Databricks and Snowflake are both mature, production-grade enterprise data platforms. Databricks's heritage is the lakehouse with ML depth; Snowflake's is the cloud warehouse with governance and BI-tool neutrality. In 2026 both have expanded well beyond their origins, and most enterprise decisions come down to workload mix, existing investment, and team skill — not a leaderboard.

Side-by-side

| Dimension | Databricks | Snowflake | |---|---|---| | Origin workload | Lakehouse / ML | Cloud warehouse | | Storage model | Customer cloud storage + Unity Catalog | Snowflake-managed storage (with external tables option) | | Table formats | Delta (native), Iceberg (growing support) | Iceberg (external tables), native Snowflake | | BI tool neutrality | Good | Excellent (Tableau, Power BI, Looker all native) | | ML / Data science | Industry-leading (MLflow, Mosaic AI) | Snowpark + Cortex; improving rapidly | | Streaming | Structured Streaming + Delta Live Tables | Snowpipe Streaming + Dynamic Tables | | Concurrency on BI | Databricks SQL — good | Category-leading concurrency separation | | Governance | Unity Catalog | Snowflake RBAC + column/row policies | | Compute model | Cluster-based + SQL Warehouses | Virtual warehouses (fully separated) | | Multi-cloud | AWS, Azure, GCP | AWS, Azure, GCP |

When Databricks is the right choice

  • ML and data-science engineering are primary workloads.
  • The team has Spark and notebook fluency.
  • The open-lakehouse architecture with Delta and open data movement is a design principle.
  • Agentic AI and RAG-heavy applications are on the roadmap (Databricks's AI tooling is the deepest on market).
  • Cost optimization through custom cluster sizing and workload tuning is a skill the team wants to lean into.
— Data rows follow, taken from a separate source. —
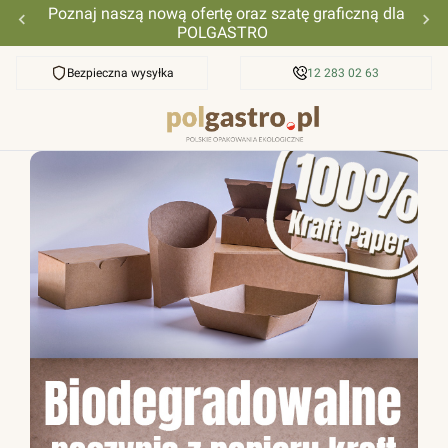
Poznaj naszą nową ofertę oraz szatę graficzną dla
POLGASTRO
Bezpieczna wysyłka
Przyjazna pomoc
12 283 02 63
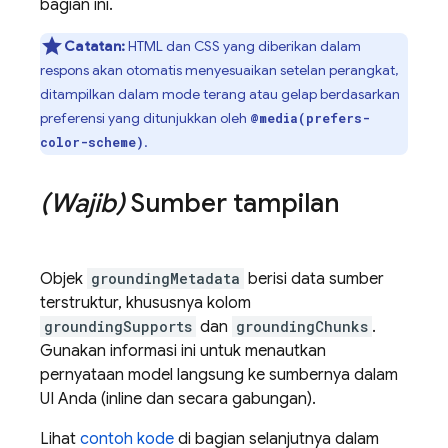
bagian ini.
Catatan:
HTML dan CSS yang diberikan dalam
respons akan otomatis menyesuaikan setelan perangkat,
ditampilkan dalam mode terang atau gelap berdasarkan
preferensi yang ditunjukkan oleh
@media(prefers-
.
color-scheme)
(Wajib)
Sumber tampilan
Objek
groundingMetadata
berisi data sumber
terstruktur, khususnya kolom
groundingSupports
dan
groundingChunks
.
Gunakan informasi ini untuk menautkan
pernyataan model langsung ke sumbernya dalam
UI Anda (inline dan secara gabungan).
Lihat
contoh kode
di bagian selanjutnya dalam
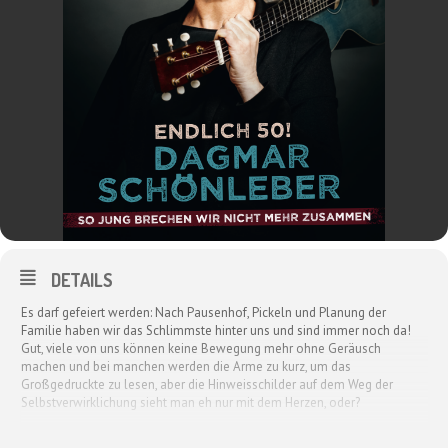
DETAILS
Es darf gefeiert werden: Nach Pausenhof, Pickeln und Planung der
Familie haben wir das Schlimmste hinter uns und sind immer noch da!
Gut, viele von uns können keine Bewegung mehr ohne Geräusch
machen und bei manchen werden die Arme zu kurz, um das
Großgedruckte zu lesen, aber die Hinweisschilder auf dem Weg der
Selbstverwirklichung sieht man eh nur mit dem Herzen, oder?
Doch, Obacht: Die zweite Halbzeit des Lebens will nicht mit schlechten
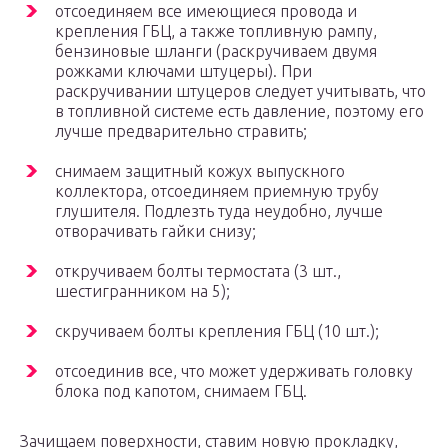
отсоединяем все имеющиеся провода и
крепления ГБЦ, а также топливную рампу,
бензиновые шланги (раскручиваем двумя
рожками ключами штуцеры). При
раскручивании штуцеров следует учитывать, что
в топливной системе есть давление, поэтому его
лучше предварительно стравить;
снимаем защитный кожух выпускного
коллектора, отсоединяем приемную трубу
глушителя. Подлезть туда неудобно, лучше
отворачивать гайки снизу;
откручиваем болты термостата (3 шт.,
шестигранником на 5);
скручиваем болты крепления ГБЦ (10 шт.);
отсоединив все, что может удерживать головку
блока под капотом, снимаем ГБЦ.
Зачищаем поверхности, ставим новую прокладку,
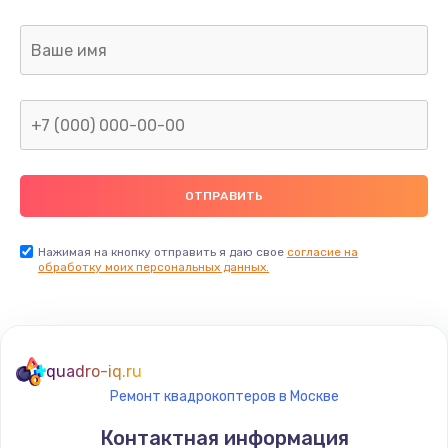
Нажимая на кнопку отправить я даю свое
согласие на
обработку моих персональных данных.
quadro-iq.ru
Ремонт квадрокоптеров в Москве
Контактная информация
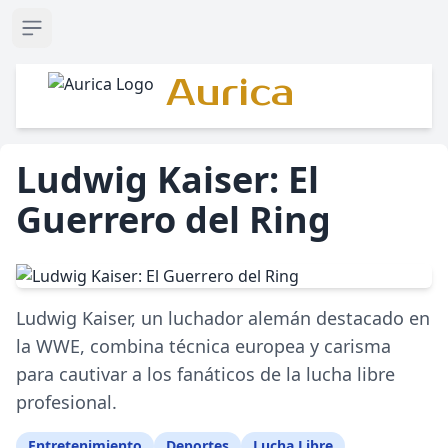
Open sidebar
Aurica
Ludwig Kaiser: El
Guerrero del Ring
Ludwig Kaiser, un luchador alemán destacado en
la WWE, combina técnica europea y carisma
para cautivar a los fanáticos de la lucha libre
profesional.
Entretenimiento
Deportes
Lucha Libre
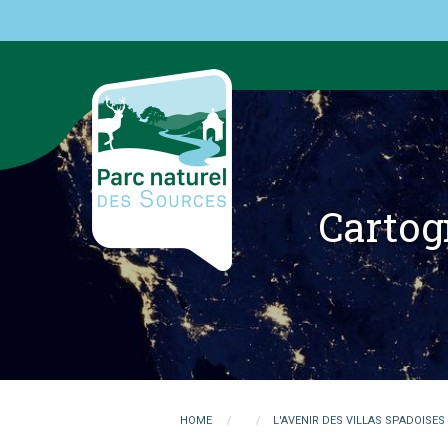
Overslaan
en
naar
de
inhoud
gaan
Cartog
You
HOME
L'AVENIR DES VILLAS SPADOISES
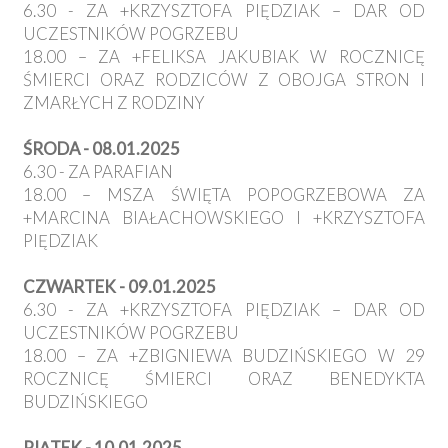
6.30 - ZA +KRZYSZTOFA PIĘDZIAK – DAR OD
UCZESTNIKÓW POGRZEBU
18.00 – ZA +FELIKSA JAKUBIAK W ROCZNICĘ
ŚMIERCI ORAZ RODZICÓW Z OBOJGA STRON I
ZMARŁYCH Z RODZINY
ŚRODA - 08.01.2025
6.30 - ZA PARAFIAN
18.00 – MSZA ŚWIĘTA POPOGRZEBOWA ZA
+MARCINA BIAŁACHOWSKIEGO I +KRZYSZTOFA
PIĘDZIAK
CZWARTEK - 09.01.2025
6.30 - ZA +KRZYSZTOFA PIĘDZIAK – DAR OD
UCZESTNIKÓW POGRZEBU
18.00 – ZA +ZBIGNIEWA BUDZIŃSKIEGO W 29
ROCZNICĘ ŚMIERCI ORAZ BENEDYKTA
BUDZIŃSKIEGO
PIĄTEK - 10.01.2025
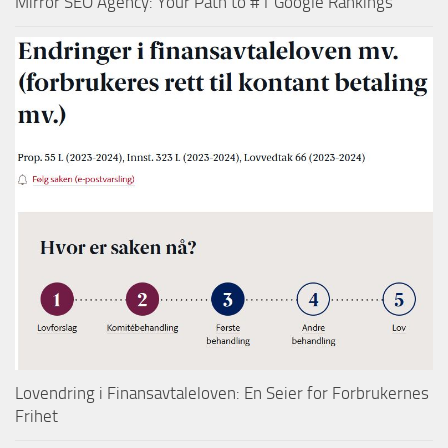
Mirror SEO Agency: Your Path to #1 Google Rankings
Lovendring i Finansavtaleloven: En Seier for Forbrukernes
Frihet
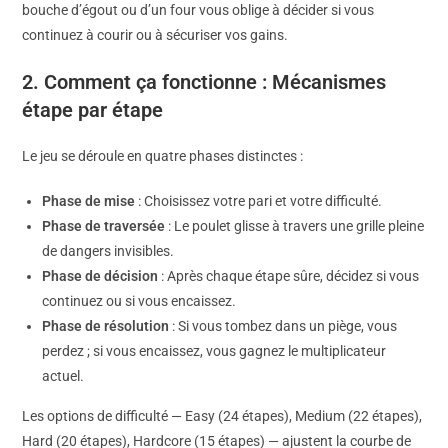
bouche d’égout ou d’un four vous oblige à décider si vous
continuez à courir ou à sécuriser vos gains.
2. Comment ça fonctionne : Mécanismes
étape par étape
Le jeu se déroule en quatre phases distinctes :
Phase de mise
: Choisissez votre pari et votre difficulté.
Phase de traversée
: Le poulet glisse à travers une grille pleine
de dangers invisibles.
Phase de décision
: Après chaque étape sûre, décidez si vous
continuez ou si vous encaissez.
Phase de résolution
: Si vous tombez dans un piège, vous
perdez ; si vous encaissez, vous gagnez le multiplicateur
actuel.
Les options de difficulté — Easy (24 étapes), Medium (22 étapes),
Hard (20 étapes), Hardcore (15 étapes) — ajustent la courbe de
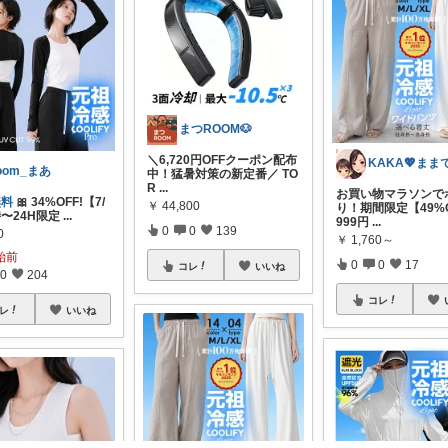
まつROOM🐶
＼6,720円OFFクーポン配布
oom_まあ
中！猛暑対策の新定番／ TO
R
...
お買い物マラソンで
無料
🎀 34%OFF!【7/
￥
44,800
り！期間限定【49%O
0時〜24H限定
...
999円
...
0
0
139
0
￥
1,760～
始前
0
0
17
コレ
いいね
0
204
コレ
レ
いいね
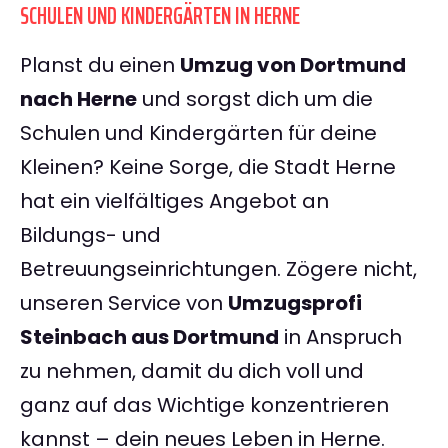
SCHULEN UND KINDERGÄRTEN IN HERNE
Planst du einen
Umzug von Dortmund
nach Herne
und sorgst dich um die
Schulen und Kindergärten für deine
Kleinen? Keine Sorge, die Stadt Herne
hat ein vielfältiges Angebot an
Bildungs- und
Betreuungseinrichtungen. Zögere nicht,
unseren Service von
Umzugsprofi
Steinbach aus Dortmund
in Anspruch
zu nehmen, damit du dich voll und
ganz auf das Wichtige konzentrieren
kannst – dein neues Leben in Herne.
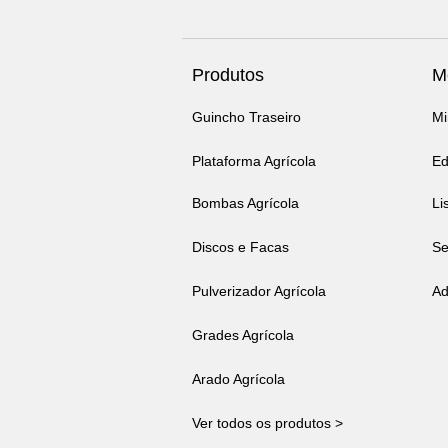
Produtos
M
Guincho Traseiro
Mi
Plataforma Agrícola
Ed
Bombas Agrícola
Li
Discos e Facas
Se
Pulverizador Agrícola
Ad
Grades Agrícola
Arado Agrícola
Ver todos os produtos >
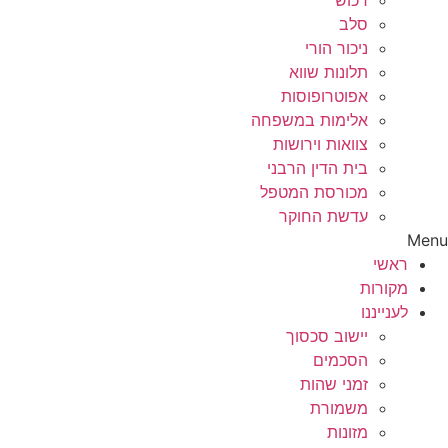
רכוש
סלב
ניכור הורי
תלונות שווא
אפוטרופוסות
אלימות במשפחה
צוואות וירושות
בית הדין הרבני
מכורסת המטפל
עדשת החוקר
Menu
ראשי
מקורות
לענייננו
יישוב סכסוך
הסכמים
זמני שהות
משמורת
מזונות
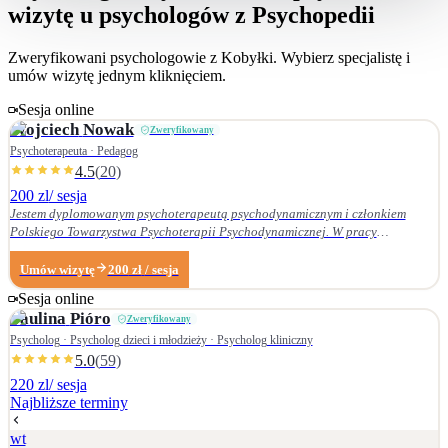
wizytę u psychologów z Psychopedii
Zweryfikowani psychologowie z
Kobyłki
. Wybierz specjalistę i
umów wizytę jednym kliknięciem.
Sesja online
Wojciech
Nowak
Zweryfikowany
Psychoterapeuta · Pedagog
4.5
(
20
)
200 zl
/ sesja
Jestem dyplomowanym psychoterapeutą psychodynamicznym i członkiem
Polskiego Towarzystwa Psychoterapii Psychodynamicznej. W pracy
terapeutycznej wnikliwie słucham pacjenta i podążam za jego narracją. Moje
zainteresowania zawodowe obejmują przede wszystkim: • psychoterapię
Umów wizytę
200
zł
/ sesja
zaburzeń osobowości, • zaburzenia nerwicowe i lękowe, • problematykę relacji
Sesja online
małżeńskich i rodzinnych. Nie zajmuję się terapią uzależnień. Ukończyłem
Paulina
Pióro
Zweryfikowany
Wydział Nauk Pedagogicznych Dolnośląskiej Szkoły Wyższej we Wrocławiu —
w 2007 r. studia licencjackie (pedagogika rodzinna), a w 2009 r. magisterskie
Psycholog · Psycholog dzieci i młodzieży · Psycholog kliniczny
(resocjalizacja). W 2016 r. ukończyłem czteroletnie szkolenie z psychoterapii
5.0
(
59
)
psychodynamicznej w Krakowskim Centrum Psychodynamicznym, a w styczniu
220 zl
/ sesja
2020 r. uzyskałem dyplom psychoterapeuty psychodynamicznego. Od
Najbliższe terminy
ukończenia szkoły psychoterapii regularnie uczestniczę w konferencjach
naukowych organizowanych przez Polskie Towarzystwo Psychoterapii
wt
When Snowflake is the right choice

  • Classical warehousing and BI dominate the workload.
  • BI-tool neutrality matters: Power BI, Tableau, Looker, and custom consumers should all work natively.
  • Governance demands separated-compute semantics where different teams run different warehouses without interfering with each other.
  • The operational preference is for a fully managed SaaS experience with minimal cluster management.
  • Data-sharing across organizations (partners, regulators, subsidiaries) is a recurring need; Snowflake's data-sharing model is best-in-category.

The two-platform posture

Many enterprises run both. The common boundary:

  • Snowflake: classical BI, regulated reporting, data-sharing with partners, governance-heavy workloads.
  • Databricks: ML, agentic AI, heavy data engineering, notebook-based data science.
  • Shared storage: open table formats (Delta or Iceberg) with the other engine reading where needed.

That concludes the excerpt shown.